Catatan saja, jika yield obligasi AS naik, biasanya dollar AS diburu investor sebagai save haven. Kondisi ini akan memicu tingginya permintaan dollar AS meskipun perekonomian negara tersebut sedang melemah.
Pasalnya, di mata investor, dollar AS menyandang predikat sebagai save haven. Investor akan memburu dollar AS karena tingginya ekspektasi kenaikan atas suku bunga seiring tingginya yield obligasi.
"Jika suku bunga terus meningkat, saya yakin penarikan dana obligasi akan terus berlanjut," kata Brian Reid, Kepala Ekonom ICI.
Redemption terbesar sejak 2007
Penarikan dana obligasi pada pekan lalu merupakan yang terbesar sejak Januari 2007. Redemption selama empat pekan terakhir, menurut perkiraan awal, mencapai sekitar 1,7% dari total US$ 3,5 triliun dana yang mengendap di instrumen pendapatan tetap.

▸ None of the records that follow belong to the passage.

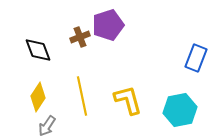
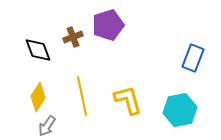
brown cross: moved 7 px left
blue rectangle: moved 3 px left
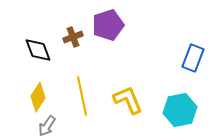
yellow L-shape: rotated 8 degrees counterclockwise
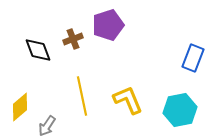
brown cross: moved 2 px down
yellow diamond: moved 18 px left, 10 px down; rotated 16 degrees clockwise
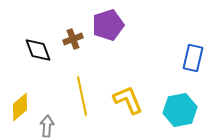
blue rectangle: rotated 8 degrees counterclockwise
gray arrow: rotated 150 degrees clockwise
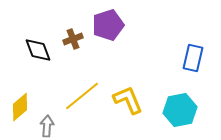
yellow line: rotated 63 degrees clockwise
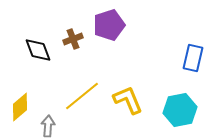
purple pentagon: moved 1 px right
gray arrow: moved 1 px right
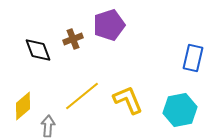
yellow diamond: moved 3 px right, 1 px up
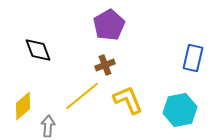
purple pentagon: rotated 12 degrees counterclockwise
brown cross: moved 32 px right, 26 px down
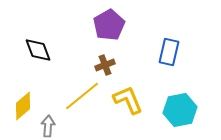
blue rectangle: moved 24 px left, 6 px up
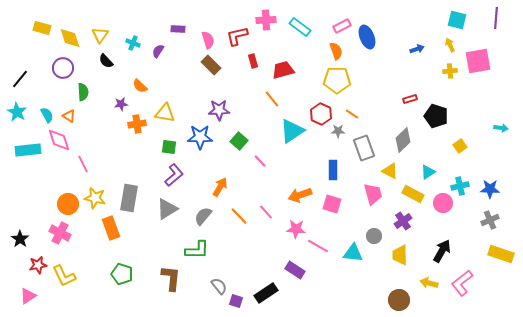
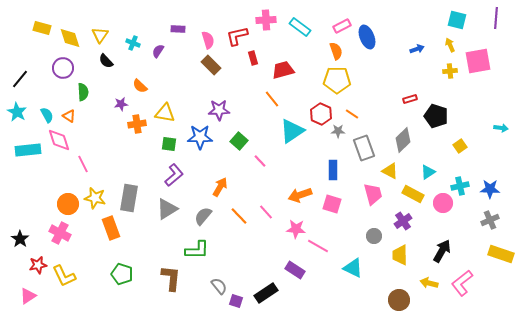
red rectangle at (253, 61): moved 3 px up
green square at (169, 147): moved 3 px up
cyan triangle at (353, 253): moved 15 px down; rotated 20 degrees clockwise
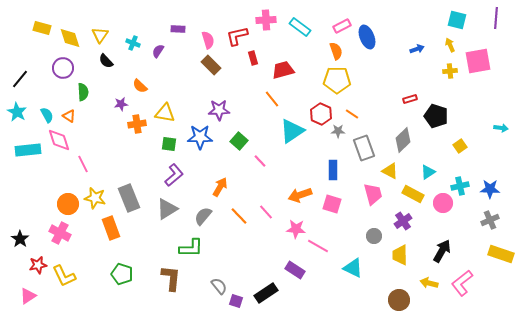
gray rectangle at (129, 198): rotated 32 degrees counterclockwise
green L-shape at (197, 250): moved 6 px left, 2 px up
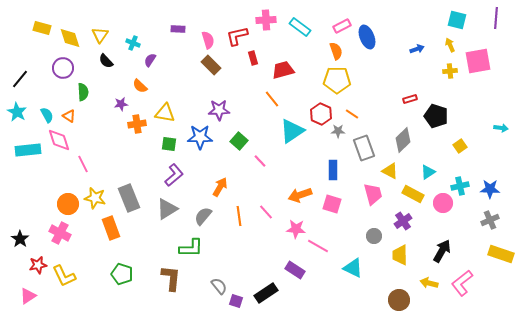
purple semicircle at (158, 51): moved 8 px left, 9 px down
orange line at (239, 216): rotated 36 degrees clockwise
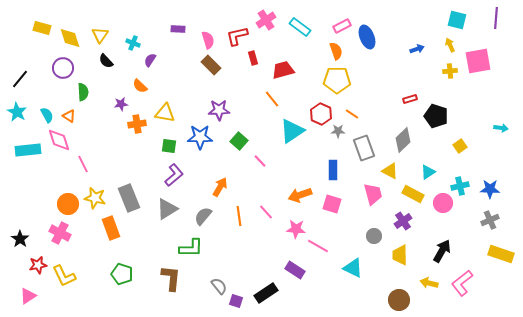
pink cross at (266, 20): rotated 30 degrees counterclockwise
green square at (169, 144): moved 2 px down
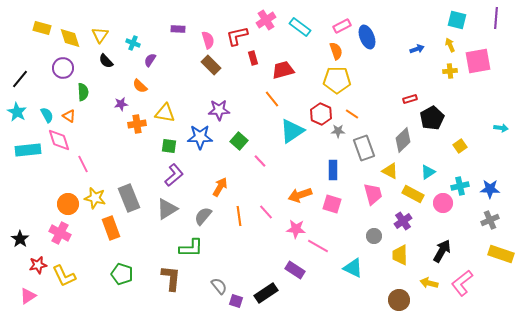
black pentagon at (436, 116): moved 4 px left, 2 px down; rotated 25 degrees clockwise
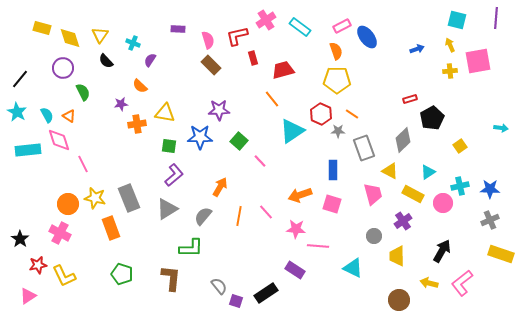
blue ellipse at (367, 37): rotated 15 degrees counterclockwise
green semicircle at (83, 92): rotated 24 degrees counterclockwise
orange line at (239, 216): rotated 18 degrees clockwise
pink line at (318, 246): rotated 25 degrees counterclockwise
yellow trapezoid at (400, 255): moved 3 px left, 1 px down
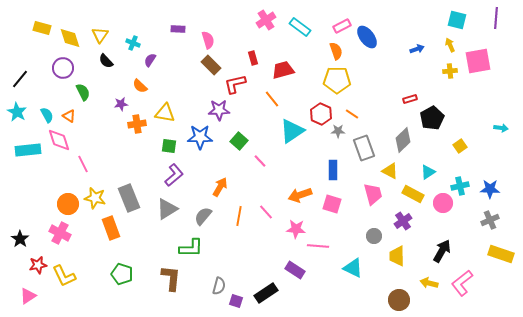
red L-shape at (237, 36): moved 2 px left, 48 px down
gray semicircle at (219, 286): rotated 54 degrees clockwise
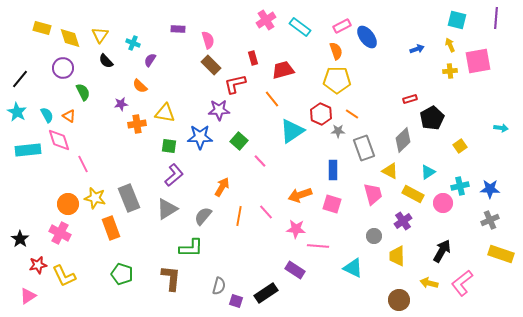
orange arrow at (220, 187): moved 2 px right
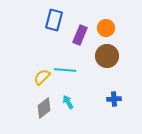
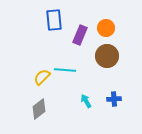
blue rectangle: rotated 20 degrees counterclockwise
cyan arrow: moved 18 px right, 1 px up
gray diamond: moved 5 px left, 1 px down
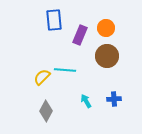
gray diamond: moved 7 px right, 2 px down; rotated 25 degrees counterclockwise
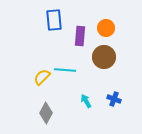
purple rectangle: moved 1 px down; rotated 18 degrees counterclockwise
brown circle: moved 3 px left, 1 px down
blue cross: rotated 24 degrees clockwise
gray diamond: moved 2 px down
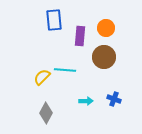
cyan arrow: rotated 120 degrees clockwise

Data ICI menunjukkan, pada 26 Juni lalu, penarikan dana obligasi kena pajak telah mencapai US$ 20,4 miliar dan obligasi municipal (obligasi yang diterbitkan oleh pemerintah negara bagian) tercatat US$ 7,68 miliar.
Obligasi dari semua jenis telah menghasilkan kerugian dalam beberapa pekan terakhir. Menurut indeks Bank of America Merrill Lynch, yield treasuries AS telah turun 2,1% dari 21 Mei sampai 2 Juli 2013. Sementara itu, obligasi berimbal hasil tinggi turun 3,5% dan obligasi korporasi AS turun 3,8% pada periode yang sama.
Investor AS tidak terbiasa kehilangan uang dalam berinvestasi di obligasi. Perusahaan sekuritas Morningstar Inc yang berbasis di Chicago mencatat, terakhir kali dana obligasi memiliki return negatif pada tahun 2008. Ketika itu, yield obligasi turun rata-rata 7,8%.
Pasar obligasi meredup
Casey, Quirk & Associates LLC, sebuah perusahaan konsultan, bulan lalu Mei memperingatkan manajer investasi yang mengandalkan obligasi bisa menghadapi masa depan yang sulit. Hal ini akibat investor mengalihkan dananya sebesar US$ 1 triliun dari investasi konvensional jenis pendapatan tetap.
"Kenaikan suku bunga telah menyebabkan investor melihat kenyataan bahwa obligasi tidak lagi jalan searah, di mana sebagian besar investasi telah dialihkan ke jenis pendapatan tetap selama lima sampai tujuh tahun terakhir," ujar Geoff Bobroff, seorang konsultan yang berbasis di East Greenwich, Rhode Island.
Perusahaan manajemen aset seperti Bill Gross Pacific Investment Management Co (Pimco) dan Jeffrey Gundlach DoubleLine Capital LP telah tumbuh pesat seiring dengan meningkatnya popularitas obligasi.
DoubleLine, yang didirikan pada Desember 2009, mengelola lebih dari US$ 55 miliar per 31 Maret. Sementara itu Pimco mengawasi US$ 2 triliun, naik dua kali lipat dari dana kelolaan di 2009.
"Manajer investasi pendapatan tetap AS harus merestrukturisasi prospek bisnis mereka yang kini terancam. Klien mereka tidak siap mengambil kerugian dari investasi pendapatan tetap," ungkap Yariv Itah, analis Casey Quirk.